* _Work to complete_
As the answer, set down the lines below from the one containing "For every named" through the one containing "Mai 2022 (44, 1727)", exactly and inclusively, and no others.

* _Data in this exercise_
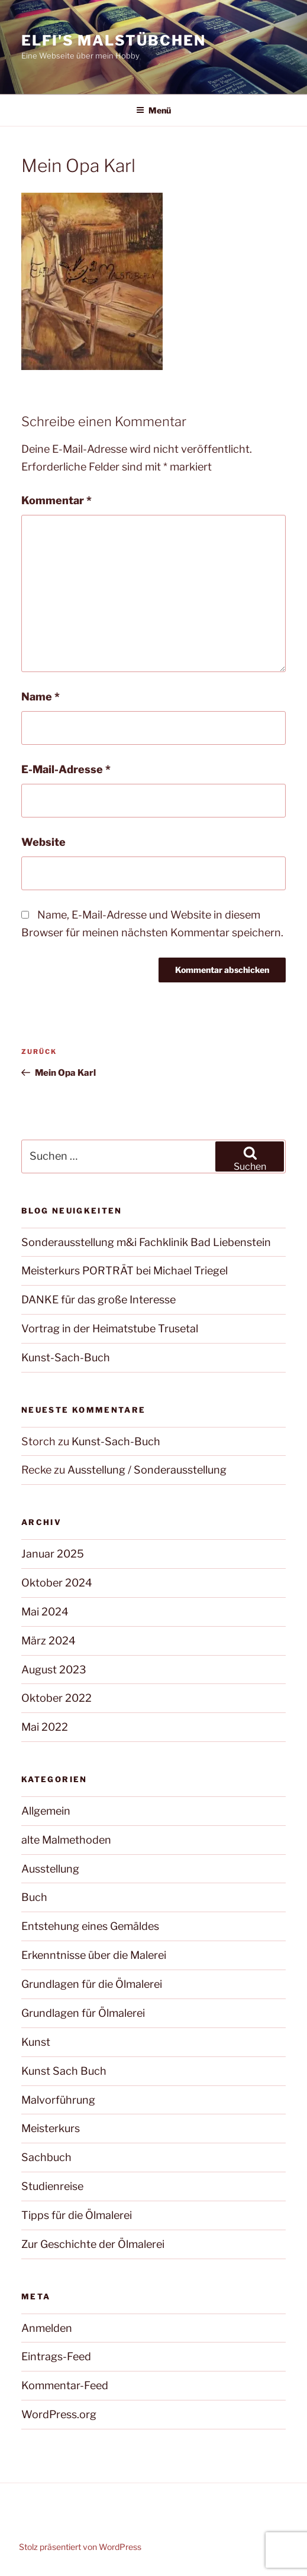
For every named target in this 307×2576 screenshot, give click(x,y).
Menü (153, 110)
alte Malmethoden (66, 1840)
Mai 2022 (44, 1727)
--
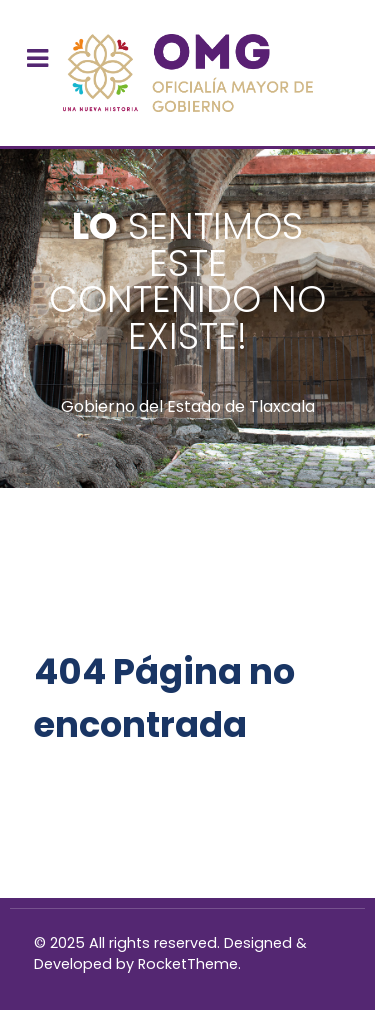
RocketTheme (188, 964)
...
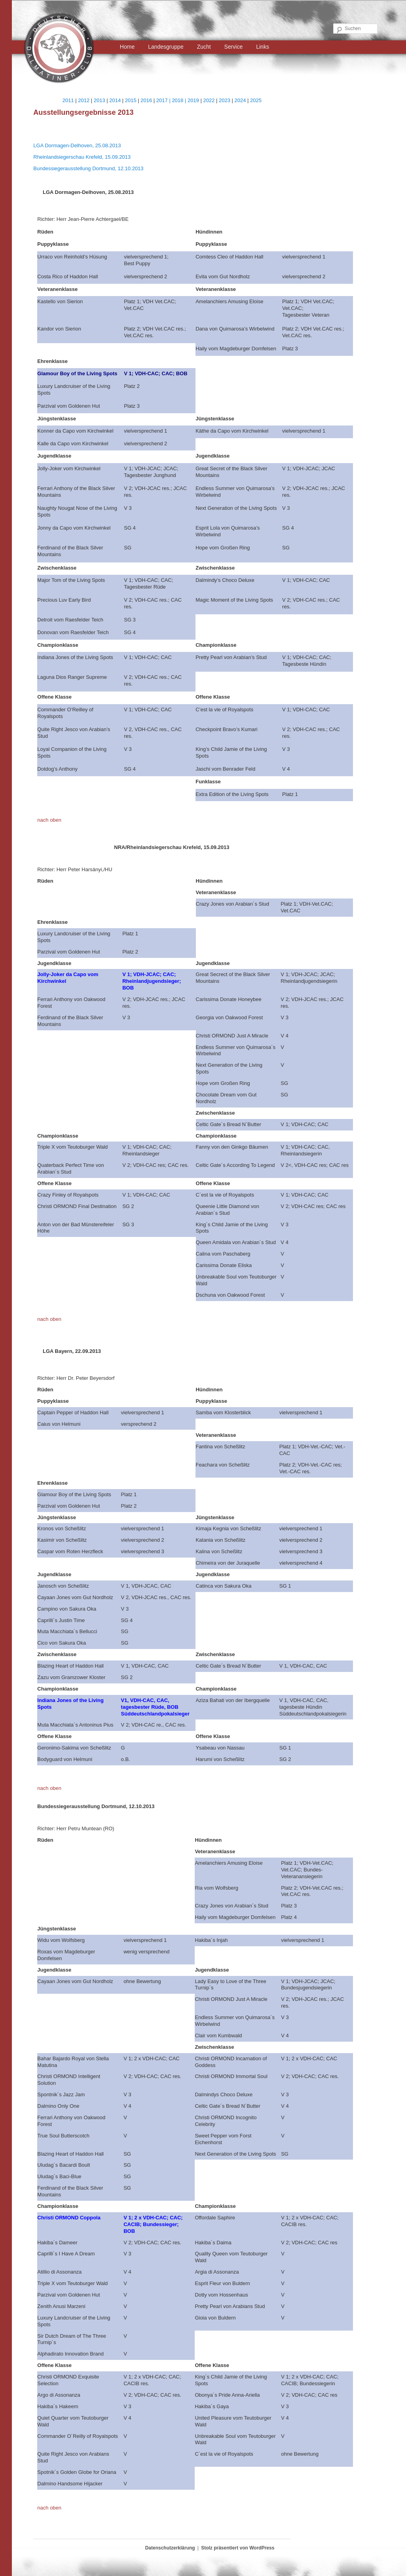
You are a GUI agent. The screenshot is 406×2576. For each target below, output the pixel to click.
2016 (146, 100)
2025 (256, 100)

* _Answer to this problem_
For every named target in this 307×2576 screenshot, give click(x,y).
Menü (153, 110)
alte Malmethoden (66, 1840)
Mai 2022 (44, 1727)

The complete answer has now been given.